Cooking with stainless steel.
For those accustomed to using Teflon, the idea of using stainless steel for much more than boiling pasta can be a bit intimidating! I know, because I was there once too.
Even though my mom has been using her stainless steel cookware for longer than I've been alive, I honestly didn't do much cooking until after I was married -- at which point I was using my husband's Wearever Teflon pots and pans.
I loved using Teflon, but studies have shown that the fumes released during high heat are just not good for us (and DuPont, the maker of Teflon has lied about this for financial gain). (Since this isn't a post about the dangers of Teflon, I'll let you do your own further research if you desire!)
When our Teflon pans wore out, I relied on my cast iron skillet more than ever (read about cooking with cast iron here!), along with a few stainless steel pans from a garage sale. Even though my stainless steel pans weren't the highest quality (far from what I now use!) they worked well enough and keeping the health benefits in mind, using the stainless steel pans was not the nightmare I had envisioned! :)
Obviously, the quality of the stainless steel cookware will determine somewhat how easy it is to use.
In a nutshell, when looking for stainless steel cookware (at thrift stores or even brand new) the best options are 18/10 stainless steel (18/8 is all right as well) and have either a thick multi-ply bottom or else multiple layers all the way through (like All-Clad or Multi-Clad), which help conduct the heat evenly. Pans that are thin just burn too easily. If you do a lot of cooking, good cookware is an investment that you'll be enjoying every day!
Tips from my personal experience with stainless steel cookware
1. Keep the heat at medium or below (sometimes higher but never above medium-high!) and keep an eye on what you're cooking. Stir, check, and adjust the heat as you learn about your cookware and even your stove. (The electric burners on my stove are all very different from each other! Truly!)
2. Don't be afraid to add some oil (for frying) or water (for re-heating leftovers). I often refer to package instructions for the best way to cook different frozen veggies. I've learned when I prefer to use my pan lids, and when I prefer to leave the pan uncovered. Usually it's just a matter of experience and trial and error for the various foods! :)
3. Don't expect stainless steel to cook exactly like Teflon cooks.
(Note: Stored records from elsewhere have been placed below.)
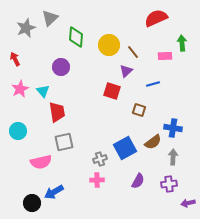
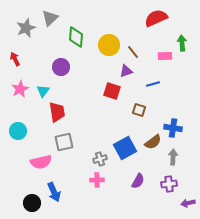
purple triangle: rotated 24 degrees clockwise
cyan triangle: rotated 16 degrees clockwise
blue arrow: rotated 84 degrees counterclockwise
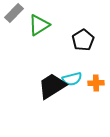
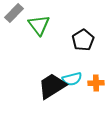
green triangle: rotated 35 degrees counterclockwise
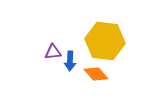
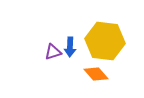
purple triangle: rotated 12 degrees counterclockwise
blue arrow: moved 14 px up
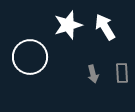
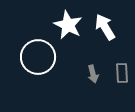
white star: rotated 28 degrees counterclockwise
white circle: moved 8 px right
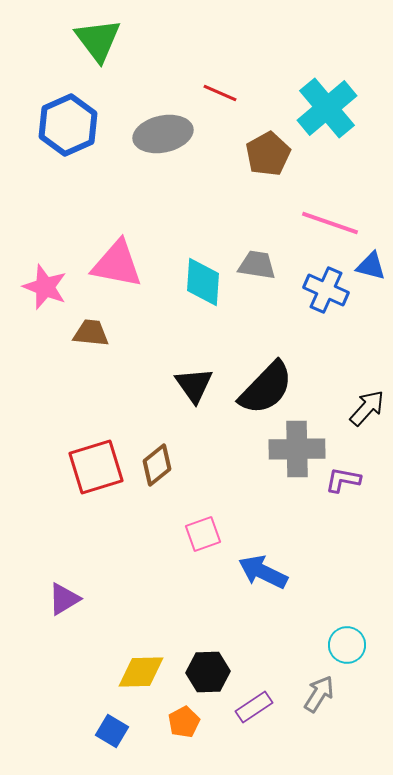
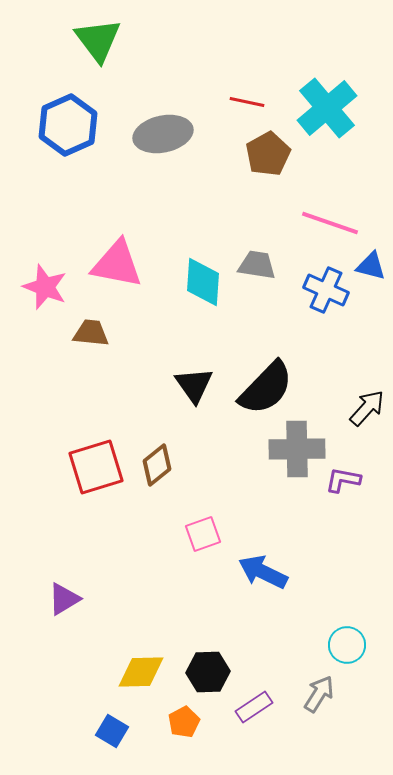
red line: moved 27 px right, 9 px down; rotated 12 degrees counterclockwise
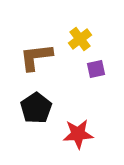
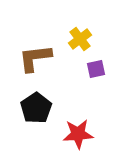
brown L-shape: moved 1 px left, 1 px down
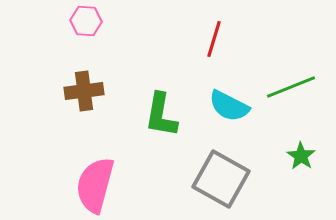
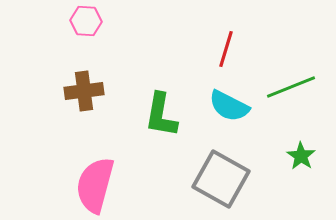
red line: moved 12 px right, 10 px down
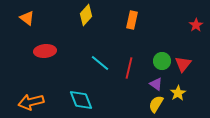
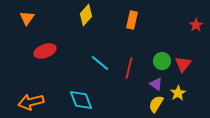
orange triangle: rotated 28 degrees clockwise
red ellipse: rotated 15 degrees counterclockwise
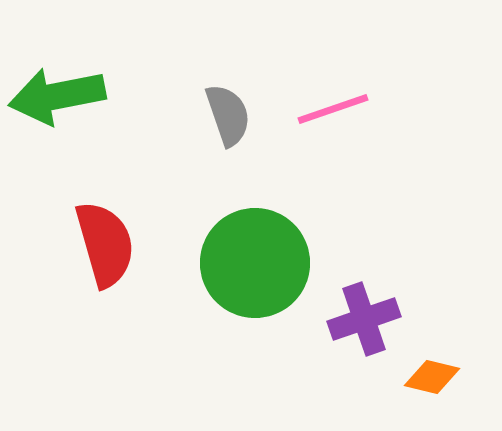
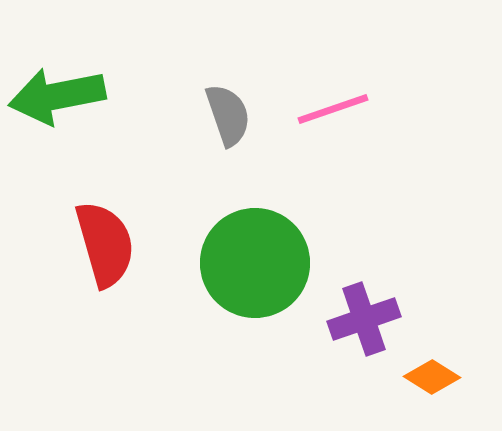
orange diamond: rotated 18 degrees clockwise
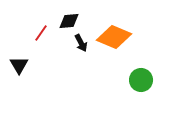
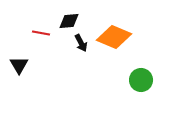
red line: rotated 66 degrees clockwise
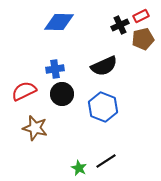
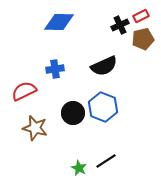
black circle: moved 11 px right, 19 px down
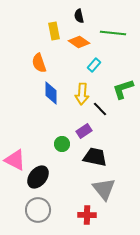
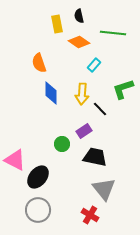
yellow rectangle: moved 3 px right, 7 px up
red cross: moved 3 px right; rotated 30 degrees clockwise
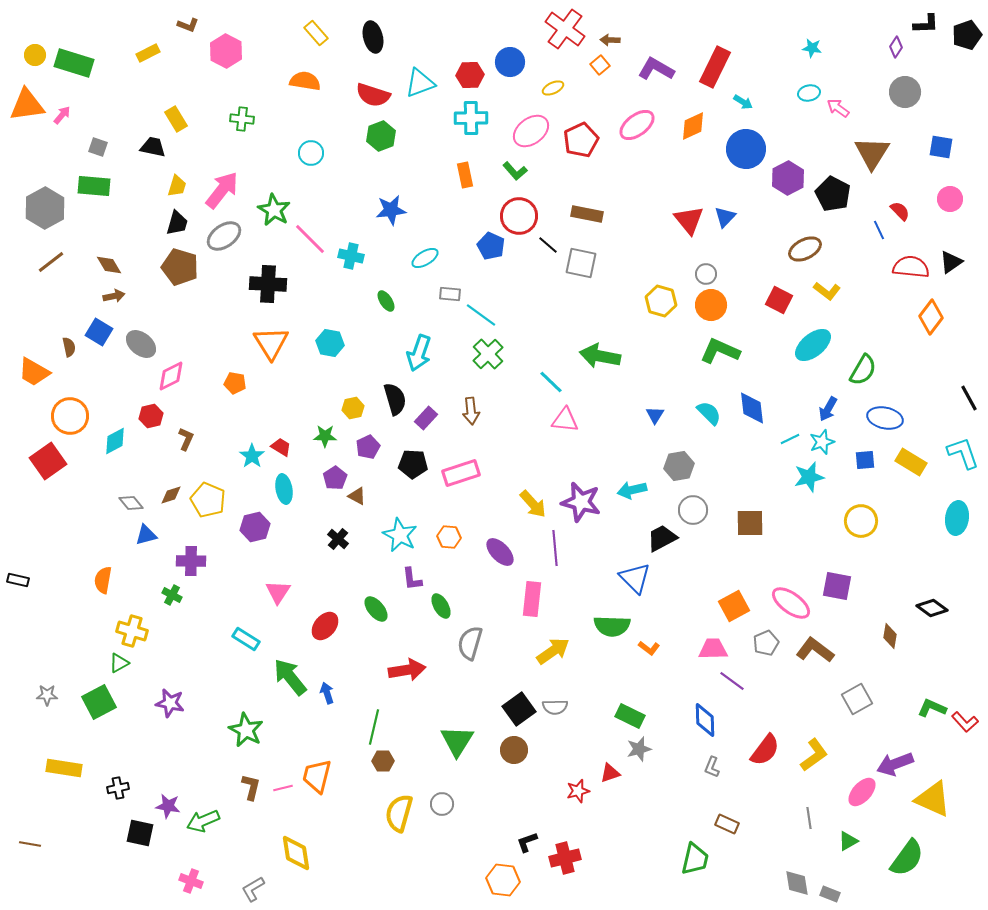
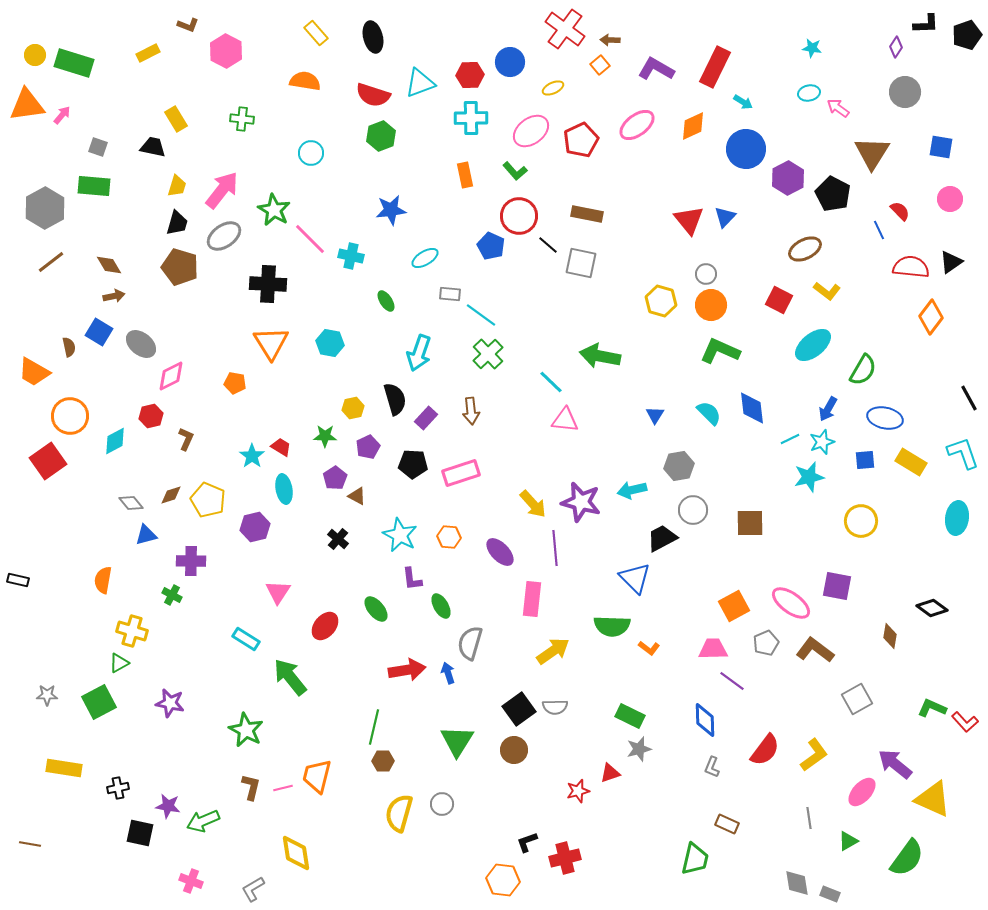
blue arrow at (327, 693): moved 121 px right, 20 px up
purple arrow at (895, 764): rotated 60 degrees clockwise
But since I do have a high-quality set of cookware, I haven't had issues with sticking food or burning things. (It is amazing how much difference the quality of the cookware makes when it comes to food sticking!!)
There is one exception though. I am still experimenting with the best way to cook scrambled eggs in stainless steel. (Cast iron seems to work better for eggs, usually.) Sometimes my eggs don't stick a bit; other times they stick a lot. I'm guessing that there is a perfect balance of pre-heating time/temp, oil, and cooking temperature (which of course is affected by the number of eggs thrown into the skillet!) and I just haven't figured out how to do it on my stove. Yet. :) (Anyone have tips for this??)
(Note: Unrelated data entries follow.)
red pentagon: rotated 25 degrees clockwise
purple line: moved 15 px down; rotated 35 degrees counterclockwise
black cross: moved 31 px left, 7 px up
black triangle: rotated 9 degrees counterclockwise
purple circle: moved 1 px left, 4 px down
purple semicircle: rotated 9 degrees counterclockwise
4. If something is stuck on stainless steel, I usually just do a soak in soapy water and it wipes clean the next day. If you're in a hurry or have a particularly annoying stuck-food issue, Bar Keeper's Friend works wonders. It's mild and effective. You could also put some water in the pan and bring it to a boil, to loosen the food.
5. While it is certainly safe to use metal utensils on stainless steel, they will leave small scratch marks on the cookware. This is mostly cosmetic, though larger scratches could increase sticking.
For these reasons, I have personally opted to use only wooden/bamboo, silicone, or nylon utensils whenever they will touch the cookware. I do still have two of my "garage sale pans" and use metal serving utensils with those. They are very scratched but still don't stick much, as long as I've followed rules #1 and 2 above! ;)
Does anyone have any tips to add to my list?